Aux termes de ses dernières conclusions du 31 mai 2021, la société [E] [G], en qualité de liquidateur de la société Transports sauvage, demande à la cour d’appel de :

‘confirmer le jugement déféré ;

‘dire et juger que M. [W] [Y] ne démontre pas les manquements suffisamment graves de la société Transports sauvage qui auraient empêché la poursuite du contrat de travail et, dès lors, que sa prise d’acte de la rupture doit produire les effets d’une démission ;

‘débouter en conséquence M. [W] [Y] de l’ensemble de ses demandes, fins et conclusions ;

‘condamner M. [W] [Y] aux dépens et au paiement de la somme de 3 000 euros sur le fondement de l’article 700 du code de procédure civile.

Par ses dernières conclusions du 11 février 2022, le CGEA d'[Localité 3] demande à la cour d’appel de :

à titre principal,

‘confirmer le jugement déféré en ce qu’il a requalifié la prise d’acte de M. [W] [Y] en démission et l’a débouté de ses demandes ;

à titre infiniment subsidiaire, en cas de requalification de la prise d’acte en licenciement,

‘débouter M. [W] [Y] de sa réclamation au titre de l’indemnité compensatrice de congés payés ;

‘fixer la créance de M. [W] [Y] au passif de la société Transports sauvage aux sommes suivantes :

– 3 213 euros à titre d’indemnité compensatrice de préavis, outre 321,30 euros au titre des congés payés afférents,

– 8 426,90 euros à titre d’indemnité de licenciement,

– 5 029 euros à titre d’indemnité pour licenciement sans cause réelle et sérieuse ;

‘débouter en toute hypothèse M. [W] [Y] de sa demande à hauteur de 30 526 euros pour licenciement sans cause réelle et sérieuse ;

sur sa garantie,

‘lui déclarer opposable l’arrêt à intervenir dans la limite légale de sa garantie laquelle exclut l’éventuelle astreinte et l’indemnité allouée sur le fondement de l’article 700 du code de procédure civile.

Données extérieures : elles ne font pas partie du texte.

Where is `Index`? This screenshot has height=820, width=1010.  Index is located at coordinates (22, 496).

L’ordonnance de clôture a été rendue le 1er mars 2022.

Pour un plus ample exposé des faits, des prétentions et des moyens des parties, il y a lieu de se référer au jugement entrepris et aux conclusions déposées.

MOTIFS DE LA DÉCISION

Sur la demande de nullité de la mise à pied disciplinaire

Sur la recevabilité de l’action en contestation de la sanction

L’article L.1471-1 du code du travail dispose que toute action portant sur l’exécution du contrat de travail se prescrit par deux ans à compter du jour où celui qui l’exerce a connu ou aurait dû connaître les faits lui permettant d’exercer son droit.

Toute action portant sur la rupture du contrat de travail se prescrit par douze mois à compter de la notification de la rupture.

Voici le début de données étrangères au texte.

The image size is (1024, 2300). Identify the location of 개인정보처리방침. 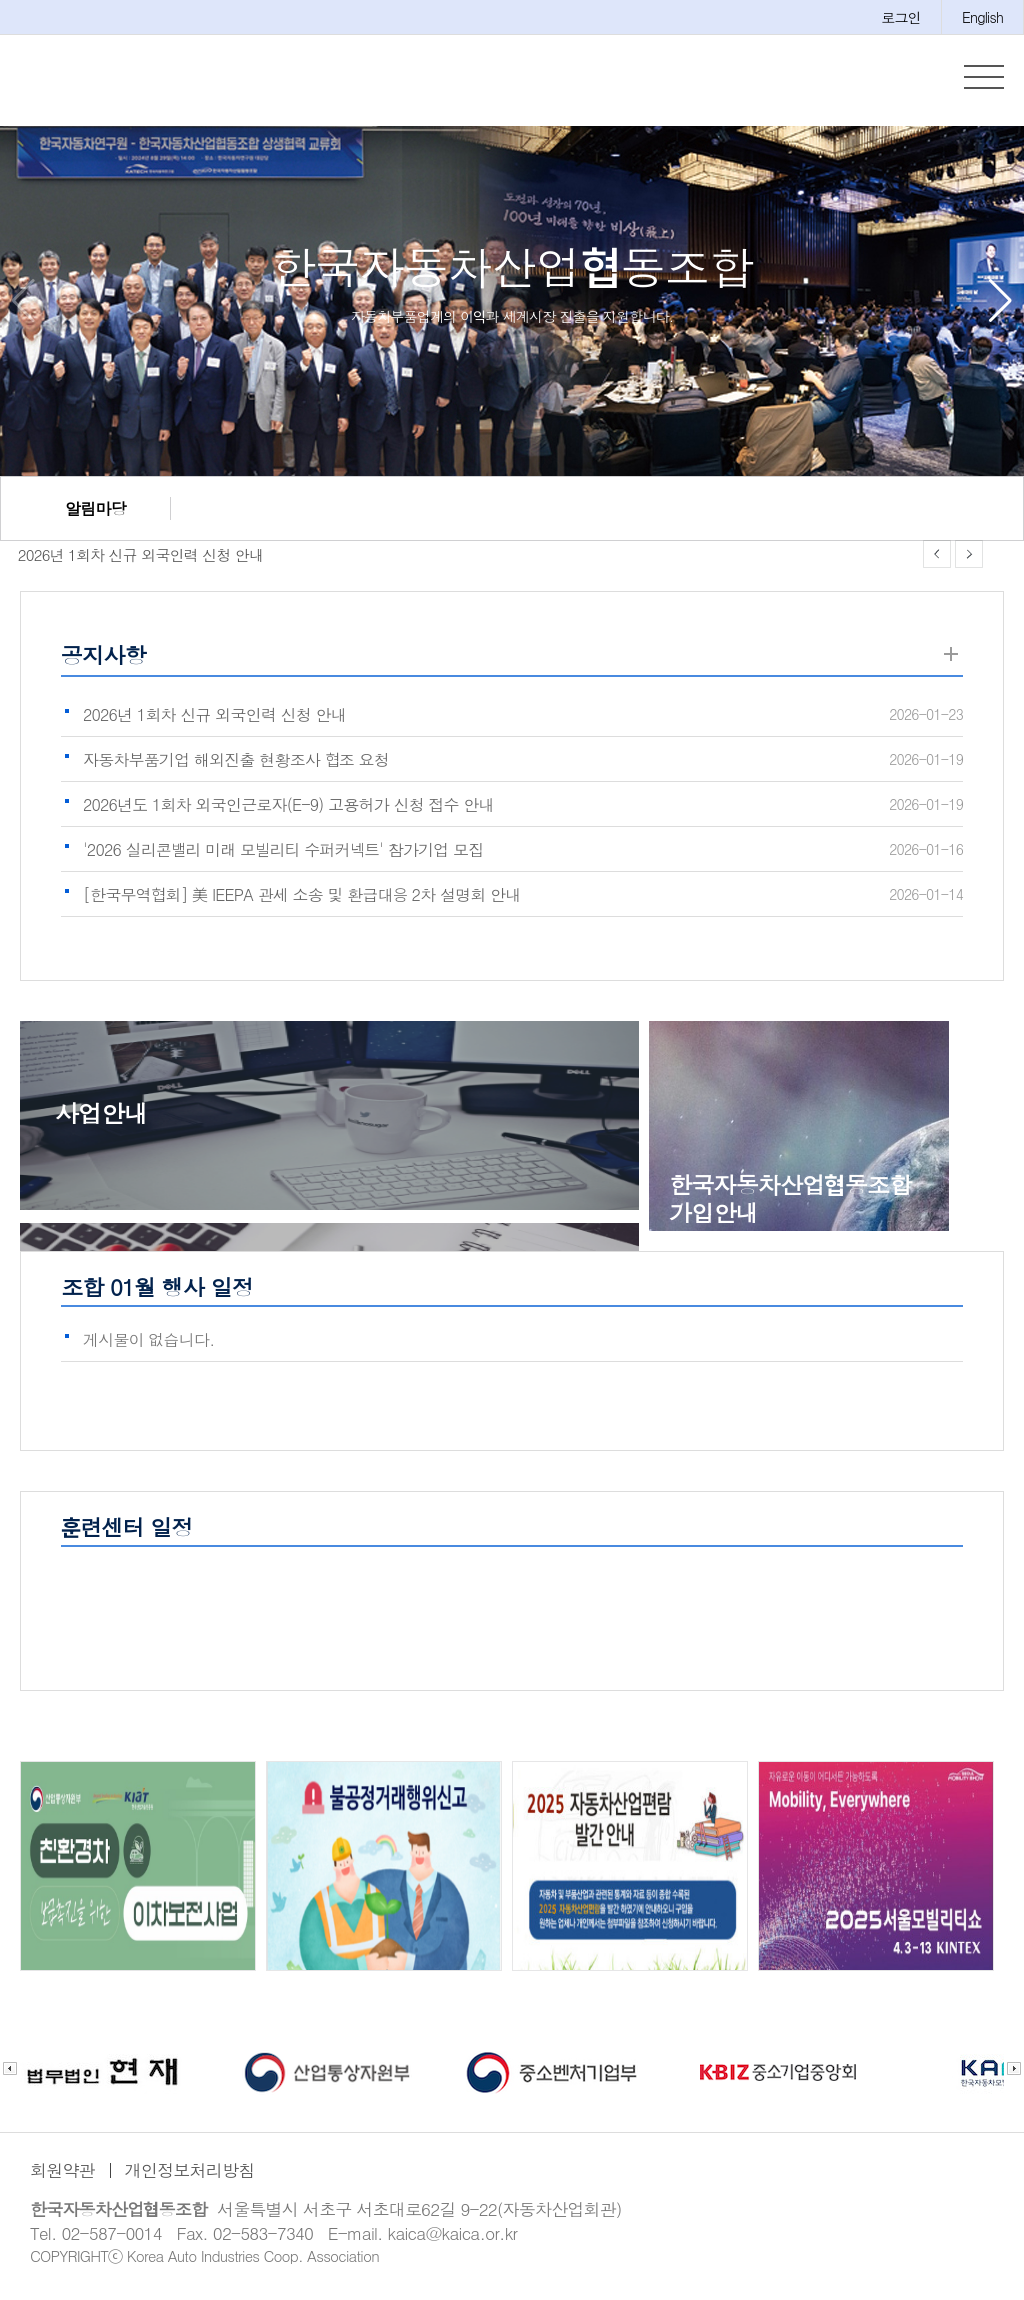 (190, 2174).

En application de l’article 2241 du code civil, la demande en justice, même en référé, interrompt le délai de prescription ainsi que le délai de forclusion. Il en est de même lorsqu’elle est portée devant une juridiction incompétente ou lorsque l’acte de saisine de la juridiction est annulé par l’effet d’un vice de procédure.

Il est ainsi admis que la saisine de la juridiction prud’homale emporte interruption de la prescription pour l’ensemble des actions nées du même ensemble contractuel, même si leur fondement ou leur objet est différent.

Sur ce,

La société Transports Sauvage soulève la prescription de cette action en contestation de la mise à pied disciplinaire, la demande d’annulation ayant été pour la première fois formulée dans des conclusions du 5 juin 2019, soit plus de deux ans après la notification de la sanction le 29 mai 2017.

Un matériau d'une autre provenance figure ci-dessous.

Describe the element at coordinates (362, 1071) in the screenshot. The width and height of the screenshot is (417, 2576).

M. [W] [Y] ne répond pas sur cette fin de non-recevoir.

En l’espèce, M. [W] [Y] s’est vu notifier le 15 mai 2017 sa mise à pied conservatoire avant un entretien prévu le 23 mai 2017 ; par lettre recommandée avec accusé de réception du 29 mai 2017, la société Transports Sauvage lui a notifié une mise à pied disciplinaire de 12 jours, soit jusqu’au 1er juin 2017.

Le salarié connaissait le reproche qui lui était fait par l’employeur dès le 15 mai 2017, date à laquelle il a adressé un premier courrier contestant les faits.

C’est donc à compter de cette date que le délai de prescription a commencé à courir.

M. [W] [Y] a saisi le conseil des prud’hommes de Libourne le 18 septembre 2018, dans le cadre du délai légal de deux ans. Il n’est pas contesté que dans un premier temps il n’ait pas formulé de demande d’annulation de cette sanction disciplinaire.

En application des dispositions ci-dessus rappelées, cette saisine a interrompu le délai de prescription pour toutes les demandes liées à l’exécution du contrat de travail liant M. [W] [Y] et la société Transports Sauvage, de sorte que la demande du salarié n’est pas prescrite.

La décision déférée sera infirmée sur ce point.

Sur la demande de nullité de la sanction

Les articles L.1333-1 et L.1333-2 du code du travail disposent qu’en cas de litige, le conseil de prud’hommes apprécie la régularité de la procédure suivie et si les faits reprochés sont de nature à justifier une sanction.

L’employeur fournit au conseil de prud’hommes les éléments retenus pour prendre la sanction.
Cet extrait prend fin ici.